■ PROBLEM TO SOLVE ■
For each line below with the word "list", write out a copy.
START GIVEN INFORMATION
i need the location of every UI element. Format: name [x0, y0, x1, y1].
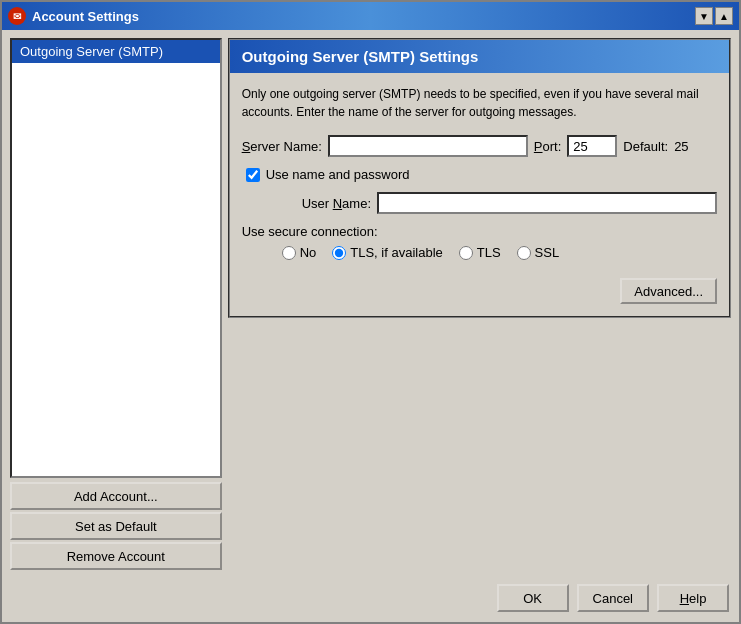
default-label: Default: — [623, 139, 668, 154]
secure-connection-label: Use secure connection: — [242, 224, 717, 239]
radio-no: No — [282, 245, 317, 260]
settings-header: Outgoing Server (SMTP) Settings — [230, 40, 729, 73]
server-name-input[interactable] — [328, 135, 528, 157]
radio-no-input[interactable] — [282, 246, 296, 260]
port-label: Port: — [534, 139, 561, 154]
user-name-input[interactable] — [377, 192, 717, 214]
radio-ssl-label: SSL — [535, 245, 560, 260]
remove-account-button[interactable]: Remove Account — [10, 542, 222, 570]
use-name-password-row: Use name and password — [246, 167, 717, 182]
right-panel: Outgoing Server (SMTP) Settings Only one… — [228, 38, 731, 570]
radio-tls-available-label: TLS, if available — [350, 245, 443, 260]
maximize-button[interactable]: ▲ — [715, 7, 733, 25]
radio-tls-label: TLS — [477, 245, 501, 260]
radio-tls: TLS — [459, 245, 501, 260]
port-input[interactable] — [567, 135, 617, 157]
default-value: 25 — [674, 139, 688, 154]
user-name-label: User Name: — [302, 196, 371, 211]
ok-button[interactable]: OK — [497, 584, 569, 612]
radio-no-label: No — [300, 245, 317, 260]
minimize-button[interactable]: ▼ — [695, 7, 713, 25]
window-controls: ▼ ▲ — [695, 7, 733, 25]
server-name-label: Server Name: — [242, 139, 322, 154]
window: ✉ Account Settings ▼ ▲ Outgoing Server (… — [0, 0, 741, 624]
set-default-button[interactable]: Set as Default — [10, 512, 222, 540]
settings-box: Outgoing Server (SMTP) Settings Only one… — [228, 38, 731, 318]
window-title: Account Settings — [32, 9, 689, 24]
list-item[interactable]: Outgoing Server (SMTP) — [12, 40, 220, 63]
radio-tls-available-input[interactable] — [332, 246, 346, 260]
radio-tls-input[interactable] — [459, 246, 473, 260]
radio-tls-available: TLS, if available — [332, 245, 443, 260]
server-name-row: Server Name: Port: Default: 25 — [242, 135, 717, 157]
radio-ssl: SSL — [517, 245, 560, 260]
cancel-button[interactable]: Cancel — [577, 584, 649, 612]
radio-ssl-input[interactable] — [517, 246, 531, 260]
left-buttons: Add Account... Set as Default Remove Acc… — [10, 482, 222, 570]
advanced-row: Advanced... — [242, 270, 717, 304]
use-name-password-checkbox[interactable] — [246, 168, 260, 182]
add-account-button[interactable]: Add Account... — [10, 482, 222, 510]
secure-connection-section: Use secure connection: No TLS, if availa… — [242, 224, 717, 260]
left-panel: Outgoing Server (SMTP) Add Account... Se… — [10, 38, 222, 570]
title-bar: ✉ Account Settings ▼ ▲ — [2, 2, 739, 30]
secure-connection-radio-group: No TLS, if available TLS — [282, 245, 717, 260]
bottom-bar: OK Cancel Help — [2, 578, 739, 622]
server-list[interactable]: Outgoing Server (SMTP) — [10, 38, 222, 478]
use-name-password-label: Use name and password — [266, 167, 410, 182]
advanced-button[interactable]: Advanced... — [620, 278, 717, 304]
settings-body: Only one outgoing server (SMTP) needs to… — [230, 73, 729, 316]
main-content: Outgoing Server (SMTP) Add Account... Se… — [2, 30, 739, 578]
app-icon: ✉ — [8, 7, 26, 25]
user-name-row: User Name: — [302, 192, 717, 214]
help-button[interactable]: Help — [657, 584, 729, 612]
description-text: Only one outgoing server (SMTP) needs to… — [242, 85, 717, 121]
END GIVEN INFORMATION
■ RESULT FOR THIS TASK ■
list-item[interactable]: Outgoing Server (SMTP) — [12, 40, 220, 63]
server-list[interactable]: Outgoing Server (SMTP) — [10, 38, 222, 478]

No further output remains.